In 1996, a project began to reconstruct some of the mission buildings on the site, based on archeological and historical evidence.

History
Apalachee Province was one of the most powerful and wealthy chiefdoms or provinces in Florida and the Apalachee were the most stratified and populous native peoples in Florida, surpassing the Timucua, Potano, Tocobaga, and Calusa. The Apalachee were part of the Mississippian culture of mound builders and had well-established administrative and religious systems.

First contact
In 1528, Pánfilo de Narváez is the first recorded European presence in Apalachee setting up camp south of Anhaica near present-day St. Marks. In 1539, Hernando de Soto wintered at Anhaica (in present-day Tallahassee) celebrating the first Christmas in the North America. In 1607, some Apalachee Indians requested friars and the first ones visited in 1608. In 1612 the Apalachees made a formal request for a mission but the Spanish did not oblige. In 1625 Apalachees began to send food supplies overland to St. Augustine, the major point of Spanish control over shipping and defense of La Florida. The Spanish, however, needed the densely populated and extremely fertile Apalachee Province to provide labor and provisions for St. Augustine.

In 1633, Pedro Muñoz and Francisco Martínez launched a formal mission effort in Apalachee Province. In 1638 the first of 3 or 4 soldiers came to Apalachee Province to explore for ports and purchase foodstuffs for the governor. No evidence has been discovered indicating a fort or garrison was built then.

Spanish rule

From 1645 to 1651 soldiers lived at Asile Hacienda on Apalachee Province's eastern border. The soldiers and deputy governor were both removed late in 1651 and did not return until mid-1654 under a new governor.

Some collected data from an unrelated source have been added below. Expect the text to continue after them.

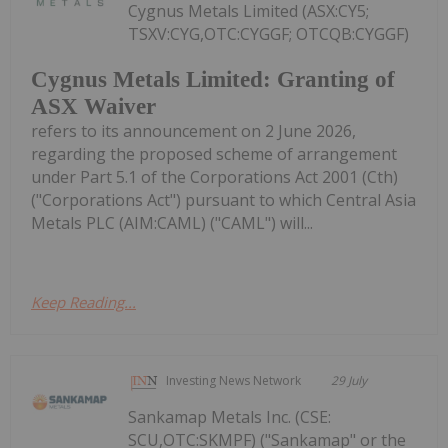
Cygnus Metals Limited (ASX:CY5;
TSXV:CYG,OTC:CYGGF; OTCQB:CYGGF)
Cygnus Metals Limited: Granting of
ASX Waiver
refers to its announcement on 2 June 2026,
regarding the proposed scheme of arrangement
under Part 5.1 of the Corporations Act 2001 (Cth)
("Corporations Act") pursuant to which Central Asia
Metals PLC (AIM:CAML) ("CAML") will...
Keep Reading...
Investing News Network
29 July
Sankamap Metals Inc. (CSE:
SCU,OTC:SKMPF) ("Sankamap" or the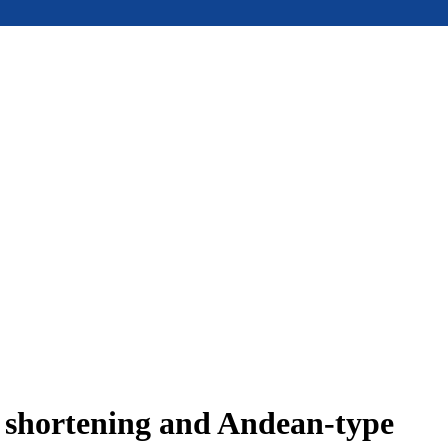
e shortening and Andean-type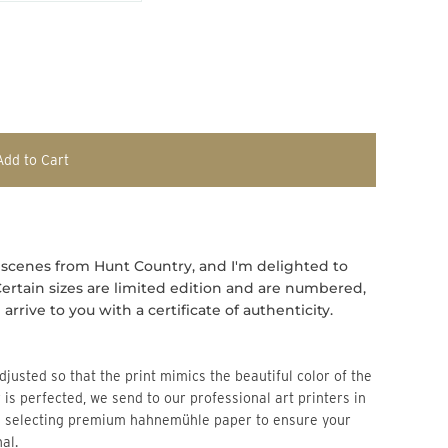
Add to Cart
 scenes from Hunt Country, and I'm delighted to
s. Certain sizes are limited edition and are numbered,
arrive to you with a certificate of authenticity.
djusted so that the print mimics the beautiful color of the
 is perfected, we send to our professional art printers in
n selecting premium hahnemühle paper to ensure your
al.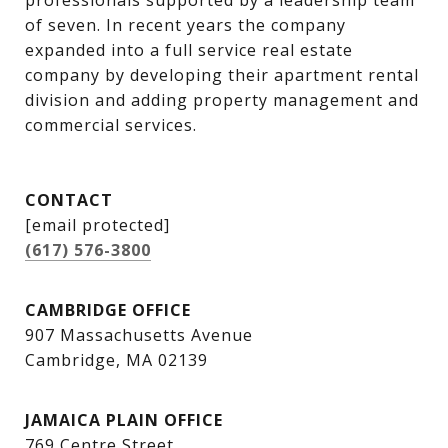
professionals supported by a leadership team 
of seven. In recent years the company 
expanded into a full service real estate 
company by developing their apartment rental 
division and adding property management and 
commercial services.
CONTACT
[email protected]
(617) 576-3800
CAMBRIDGE OFFICE
907 Massachusetts Avenue
Cambridge, MA 02139
JAMAICA PLAIN OFFICE
769 Centre Street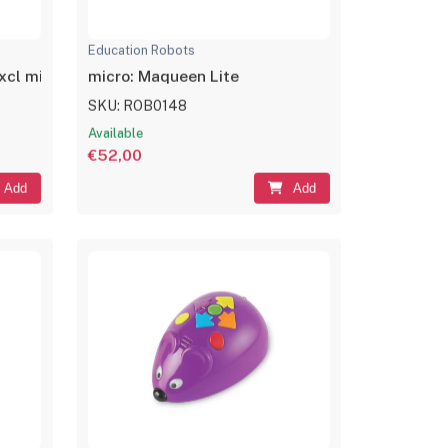
Education Robots
cl micro:bit)
micro: Maqueen Lite
SKU: ROB0148
Available
€52,00
Add
Add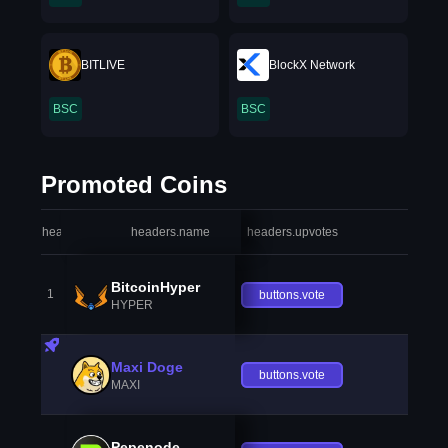
BITLIVE
BlockX Network
BSC
BSC
Promoted Coins
headers.index
headers.name
headers.upvotes
heade
BitcoinHyper
1
buttons.vote
HYPER
Maxi Doge
buttons.vote
MAXI
Pepenode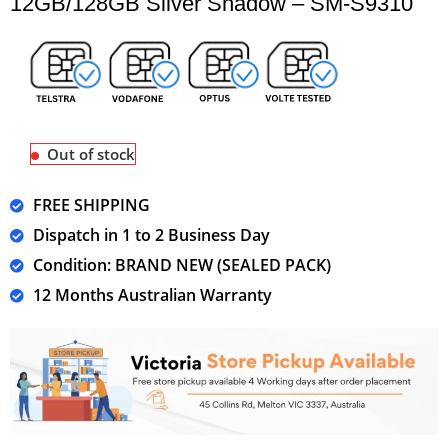
12GB/128GB Silver Shadow – SM-S9310
Out of stock
FREE SHIPPING
Dispatch in 1 to 2 Business Day
Condition: BRAND NEW (SEALED PACK)
12 Months Australian Warranty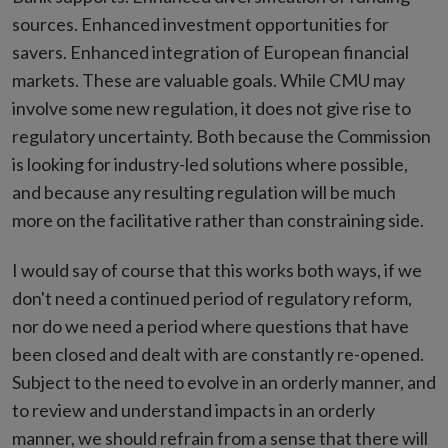
sources. Enhanced investment opportunities for
savers. Enhanced integration of European financial
markets. These are valuable goals. While CMU may
involve some new regulation, it does not give rise to
regulatory uncertainty. Both because the Commission
is looking for industry-led solutions where possible,
and because any resulting regulation will be much
more on the facilitative rather than constraining side.
I would say of course that this works both ways, if we
don't need a continued period of regulatory reform,
nor do we need a period where questions that have
been closed and dealt with are constantly re-opened.
Subject to the need to evolve in an orderly manner, and
to review and understand impacts in an orderly
manner, we should refrain from a sense that there will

In 1656, Spanish authorities decided to establish their western capital on one of the region's highest hilltops for strategic purposes. San Luis was described by Spanish military authorities as extending for miles and being completely indefensible. The inhabitants of old San Luis moved to the present site at the request of the Spaniards. The garrison was expanded to 12 and San Luis's chief promised to build a substantial blockhouse for them. Under pressure from other Apalachee, San Luis's chief said that 6 soldiers would suffice. Although the governor planned for further expansion of the garrison and building a regular fort, Apalachee opposition to the project stalled it for well over a generation. The blockhouse at San Luis was described in 1675 as a "fortified country house." From 1656 to 1680 the size of the garrison varied between 12, 19, and 25 men.

The Apalachee men and women were excellent agriculturists and provided much of the food for San Luis as well as for export to such places as St. Augustine and Havana.

The first deputy governor, Claudio Luis de Florencia, arrived in 1645. Luis de Florencia lived with his extended family at old San Luis. Nothing is known about the nature of his residence. By 1675 more than 1,400 Spaniards and Apalachee lived under the jurisdiction of San Luis. There were very few Spanish women creating a situation where the Spanish soldiers frequently married Indian women as a means to Christianize the native population and make them more "civilized." While the size of most other Apalachee missions declined sharply over the years, the population of San Luis increased.

Buildings

The buildings at San Luis included Spanish and Apalachee residential areas, the Franciscan Church and Spanish fort, as well as the native Council House, which was one of the largest historic Indian structures in the southeastern United States at the time holding 2,000–3,000 people.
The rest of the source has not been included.